The scientist wanted to observe the condition of the corals in the park at Baie Ternay.

We must decide if we want to continue to fish less fish, with more boats, or is it that allows some stocks to regenerate, through protected areas.

“Here we have acropoa corals, which have recovered from the last bleach. But there are also signs of a new bleaching and corals already dead,” he said.

The El Nino phenomenon could cause more damage this year.

Warmer waters bring back memories of 1998, the year the country lost more than 90% of its corals.

He dives to get a specimen which is in poor condition.

“This is a acropoa coral specimen. This part, it can be considered as dead. You can see that algae growing on it. This part is bleached. But this part is still alive, and still has a chance to regenerate,” he added.

Without the coral, Seychelles will have no viable marine ecosystem.

“You have to watch it like a forest. You have plants, animals that form ecosystems. Coral riffs, it’s the same thing. They are animals, and they act as a habitat for small fish. And they provide food to some extent. So I think having more protected areas would increase the strength of the ocean and we would allow for a more sustainable use for future generations,” said Rodney.

There’s a raging debate now. How can the protected areas be preserved without affecting tourism and fishing, two of the country’s main stays?

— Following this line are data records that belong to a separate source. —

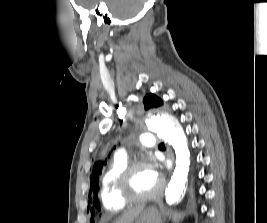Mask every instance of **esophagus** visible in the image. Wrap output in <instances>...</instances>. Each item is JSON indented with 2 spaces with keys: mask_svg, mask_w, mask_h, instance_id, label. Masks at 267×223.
I'll return each mask as SVG.
<instances>
[{
  "mask_svg": "<svg viewBox=\"0 0 267 223\" xmlns=\"http://www.w3.org/2000/svg\"><path fill=\"white\" fill-rule=\"evenodd\" d=\"M169 157H170V159H171L172 161H174V156H173L172 153L169 154Z\"/></svg>",
  "mask_w": 267,
  "mask_h": 223,
  "instance_id": "obj_1",
  "label": "esophagus"
}]
</instances>
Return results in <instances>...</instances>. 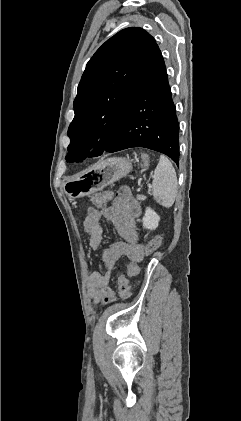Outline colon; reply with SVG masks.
<instances>
[{
  "label": "colon",
  "mask_w": 241,
  "mask_h": 421,
  "mask_svg": "<svg viewBox=\"0 0 241 421\" xmlns=\"http://www.w3.org/2000/svg\"><path fill=\"white\" fill-rule=\"evenodd\" d=\"M113 198V193L111 191H104L101 193L94 194L91 198V202L94 206L102 207L106 205ZM162 243V238L160 235L152 238L146 248L145 255L153 254ZM127 273L130 276H136L139 274V264L135 260H130L127 265ZM117 288L119 294L122 298H128L131 295V288L128 282V279L125 275H119L117 278Z\"/></svg>",
  "instance_id": "1"
}]
</instances>
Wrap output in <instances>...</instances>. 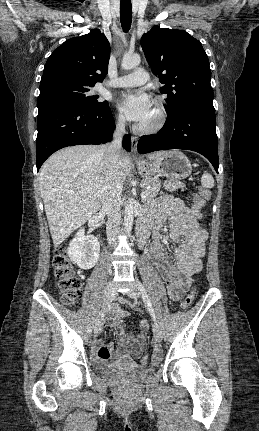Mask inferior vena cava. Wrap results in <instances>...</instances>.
<instances>
[{
  "label": "inferior vena cava",
  "instance_id": "obj_1",
  "mask_svg": "<svg viewBox=\"0 0 259 431\" xmlns=\"http://www.w3.org/2000/svg\"><path fill=\"white\" fill-rule=\"evenodd\" d=\"M125 122L124 117H119L112 141L102 146V151L105 153V165L108 176L102 204L108 216L106 227L107 240L112 246L116 244V235L121 222L119 202L123 182L120 172V163L121 141L125 134Z\"/></svg>",
  "mask_w": 259,
  "mask_h": 431
}]
</instances>
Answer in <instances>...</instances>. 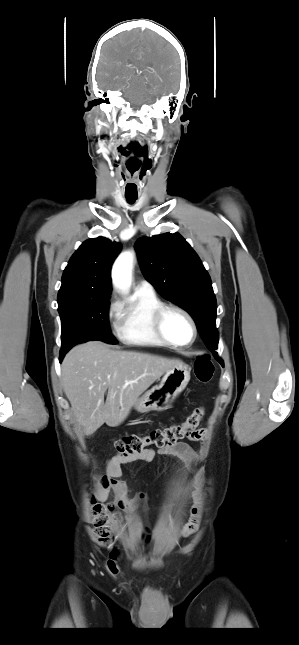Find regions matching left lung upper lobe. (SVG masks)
<instances>
[{
	"mask_svg": "<svg viewBox=\"0 0 299 645\" xmlns=\"http://www.w3.org/2000/svg\"><path fill=\"white\" fill-rule=\"evenodd\" d=\"M145 278L167 300L185 309L215 358L217 303L208 272L189 243L178 233L139 238L135 243Z\"/></svg>",
	"mask_w": 299,
	"mask_h": 645,
	"instance_id": "left-lung-upper-lobe-1",
	"label": "left lung upper lobe"
}]
</instances>
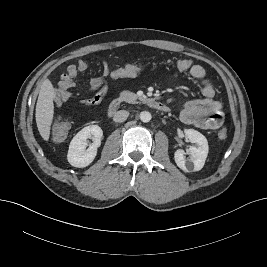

In late 2015, a marine area backup plan was finalized by the government of Seychelles. It is a 5-year plan to place 30 percent of the country’s 1.4 million squared kilometer of territorial water under protection.

Today only 1% of this area has been saved.

“Fishermen are aware that some stocks are under pressure. And we must decide if we want to continue to fish less fish, with more boats, or is it that allows some stocks to regenerate, through protected areas,” said Didier Dogley the Minister of Environment.

All year round, French and Spanish tuna vessels come to fish in Seychelles waters, a move that will make a renegotiation of the fishing agreements difficult.

Semi-industrial and traditional fishermen are however worried about their survival.

Philippe is a local boat owner. One of his boats, the Lion, just returned after 15 days at sea.

“If they create this 30% barrier and we cannot go fishing in those areas, what will we do then? Will we go fishing in the white bed?” Philippe quizzed.

With the creation of new protected areas which are off limits, there are fears illegal fishing will become a common practice.

Keith is president of the association of traditional fishermen.

He agreed to take the crew to the other side of Victoria Bay where two boats from Madagascar were recently arrested and are being held at the waterfront.

“Their lives are very risky, how they fish … it’s a shame, but you’ll see, we’ll go …”

“They are the two boats you see there. Look at this. Imagine 30 people on this? They will probably be sent home, and the boat will be confiscated, but what can you do with it? “ he asked.

Keith ensures that up to 20 illegal ships are arrested in a year. That is apart from those that manage to escape.

Seychelles hosts nearly 250 000 visitors annually. With the deterioration of its seabed, it would lose income from fishing and tourism and the whole economy would collapse.